As he grew, so did his court record. Minor transgresses of morality such cheating on a test turned into stealing bikes. He held up a drug dealer with a fake gun. He stole my dad’s car and drove off a bridge. He got in one fight after another, sometimes winning and sometimes coming away with bruises and gashes that I swore I felt as much as he did. It was as if he had changed overnight; but in actuality I only saw the major changes while ignoring all the steps leading up to them. I refused to recognize the new him. No matter what happened I always stood by him, naively believing that it would simply pass when the pain of the divorce passed.

Although not picturesque, I consider the moral standards in our home at that time to be higher than usual. When he started using drugs it shocked me into disbelief. Thus to persuade him to quit I told him that if smoked one more time then I would cut off our relationship. As was expected he did it again, and I stayed true to my word. For over a month I refused to speak to him except when completely necessary and even then he must have heard the contempt in my voice. One night he came home and went into his closet and sobbed quietly. When my father went looking for him and found him there, he came to me demanding that I make amends. I walked in and saw my frail brother crouched in the corner of his closet crying. For that night the Jerebear I remember came back. I went to him immediately forgetting all the wrong he had done and seeing only my own imperfections. He told me he drank when he was lonely and didn’t fit in, smoked when he wanted to get away forgetting who he was and what he’d become and every time he assaulted someone it was to release some of his own internal anguish.

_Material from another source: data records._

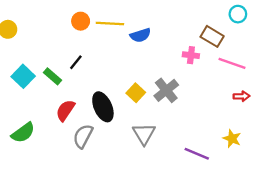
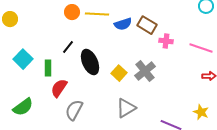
brown rectangle: (212, 36) -> (147, 25), moved
green rectangle: (52, 76) -> (48, 68), moved, turned 49
black ellipse: (103, 107) -> (90, 62), moved
gray triangle: (144, 134) -> (126, 108), turned 30

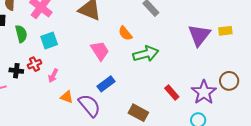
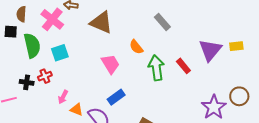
green semicircle: (21, 34) -> (32, 46), size x1.4
green arrow: (146, 54) -> (156, 68), turned -85
pink arrow: (53, 76) -> (63, 97), moved
red rectangle: (172, 93) -> (183, 66), moved

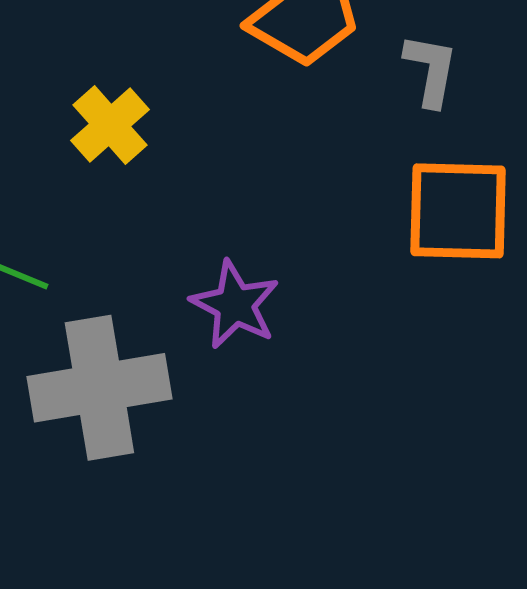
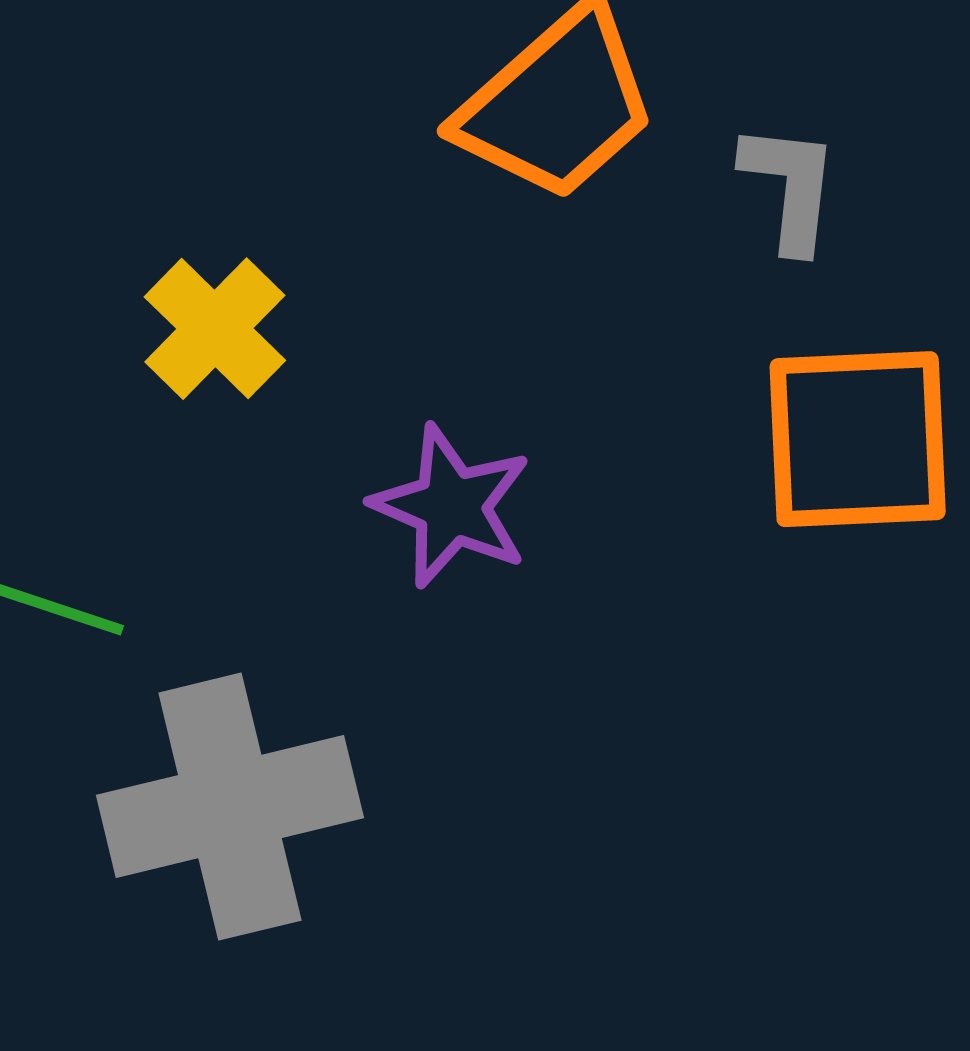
purple star: (235, 305) -> (452, 506), moved

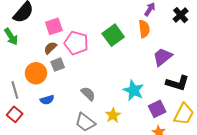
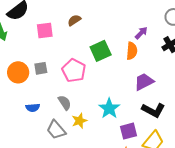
pink pentagon: (76, 43) -> (74, 71), moved
brown semicircle: (50, 48) -> (74, 20), moved
blue semicircle: (47, 100) -> (33, 108), moved
yellow star: (113, 115) -> (79, 121), moved

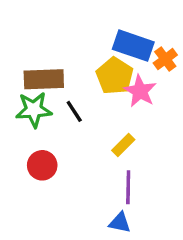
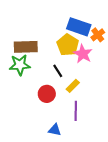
black line: (74, 111) -> (58, 71), moved
red circle: (42, 165) -> (47, 94), moved
blue triangle: (120, 223) -> (55, 130), moved

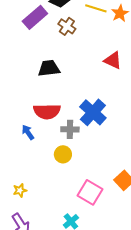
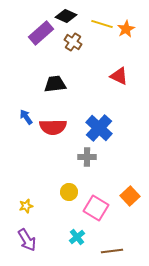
gray cross: (70, 129) -> (87, 157), moved
blue arrow: (28, 132) -> (26, 117), moved
yellow circle: (63, 154) -> (69, 192), moved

Referring to the messy breakup, he explained to me that when I chose religion as my outlet he chose drugs. I understood then how confused I was about sympathy. Although he never directly accused me of causing the hurt we both understood his sorrow and my unspoken apology. This snippet of reflection has replayed many times since then with minor variations specific to that time period. Sadly what has also repeated is the fact that all of this makes no headway in getting my brother back.

In times passed, I had a more tapered view of the mankind. Seeing a homeless person I would automatically assume that he had no family that loved him and was hurt because of his bad decisions. Seeing groups of boys with their pants almost off their waists I would chalk them up as nobodies who had no real gift to give to society. The list of my changed rationale is extensive. I now know I was mistaken and I can thank Jeremy for this imparted insight.

More often then not, I am unable to recognize he brother that I love so unequivocally. Even when I’m with him I find myself grieving for him because I can feel a profound fissure. I miss the old person I knew, the real him; the one that so many members of my family have either forgotten or given up on seeing again. Once in a while my Jerebear will break through the veiled pain to become the little boy I once knew so well. Until that day comes when he is healthy for good, I will have to hold onto the memories as a detective would hold onto a sketch of a suspect so that, when identified that person can be caught and held onto tightly.